ここで描かれる死は、英雄的な最期や尊厳ある別れといったものとは無縁です。それは突然に、大量に、そして何よりも無意味に訪れます。戦争という巨大な不条理の中で、個々の命はあまりにも容易く、そして取るに足らないものとして消滅していきます。このような無数の死の描写は、読者に対し、生がどれほど脆く、予測不能な終わりを迎えうるかという厳しい現実を突きつけます。それは、計画や目標、あるいは価値観といったものが、一瞬にして無効化されうる世界があることを示し、私たちの築き上げた人生の意味が、外部の暴力によっていかに容易く破壊されうるかという根源的な問いを投げかけます。
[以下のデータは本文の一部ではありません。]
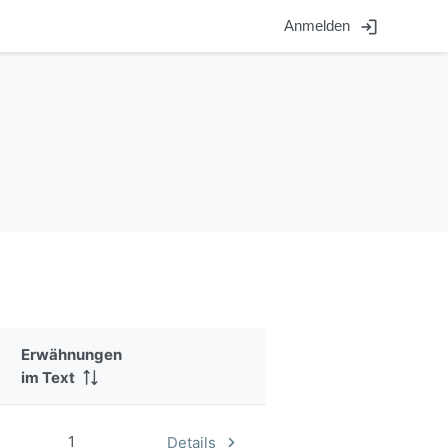
login
Anmelden
Erwähnungen
im Text
1
Details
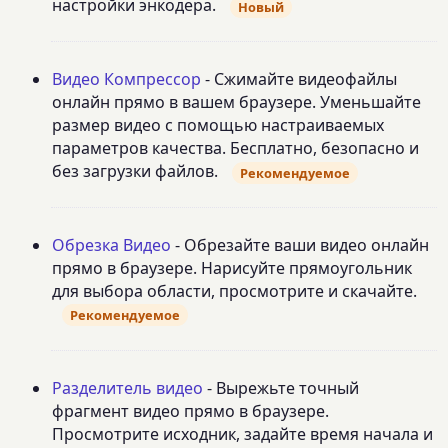
настройки энкодера.
Новый
Видео Компрессор
- Сжимайте видеофайлы
онлайн прямо в вашем браузере. Уменьшайте
размер видео с помощью настраиваемых
параметров качества. Бесплатно, безопасно и
без загрузки файлов.
Рекомендуемое
Обрезка Видео
- Обрезайте ваши видео онлайн
прямо в браузере. Нарисуйте прямоугольник
для выбора области, просмотрите и скачайте.
Рекомендуемое
Разделитель видео
- Вырежьте точный
фрагмент видео прямо в браузере.
Просмотрите исходник, задайте время начала и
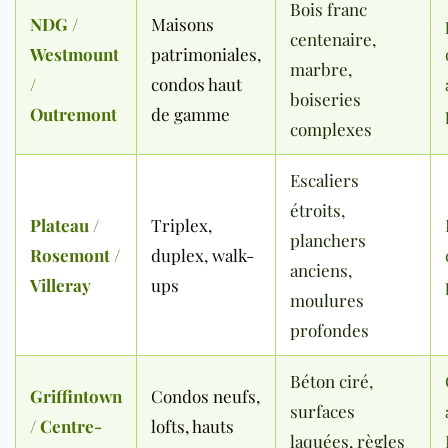
Bois franc
NDG /
Maisons
centenaire,
Westmount
patrimoniales,
marbre,
/
condos haut
boiseries
Outremont
de gamme
complexes
Escaliers
étroits,
Plateau /
Triplex,
planchers
Rosemont /
duplex, walk-
anciens,
Villeray
ups
moulures
profondes
Béton ciré,
Griffintown
Condos neufs,
surfaces
/ Centre-
lofts, hauts
laquées, règles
さらに、ビリーが経験する時間の混乱は、この無意味な死の描写を一層際立たせます。彼は過去、現在、未来を自由に(あるいは無作為に)行き来します。この時間の攪乱は、直線的な因果関係や目的論的な時間の流れの中で意味を見出そうとする人間の営みを否定するかのようです。死がある瞬間に発生しても、ビリーの意識の中ではその瞬間は固定された過去として常に存在し続けます。この時間の捉え方は、後述するトラルファマドール星人の時間観とも深く結びついています。

トラルファマドール星人の時間観と「そういうものだ」

物語に登場するトラルファマドール星人は、四次元的な存在であり、時間を直線的にではなく、全ての瞬間が同時に存在するものとして捉えています。彼らにとって、生や死は時間の流れの中の一点に過ぎず、全ての瞬間は宇宙の永遠性の中で同時に存在しています。彼らの視点から見れば、死は終わりではなく、単にその特定の瞬間へのアクセスができなくなること、あるいは、永遠に存在する無数の瞬間の中の一つとして固定されることに過ぎません。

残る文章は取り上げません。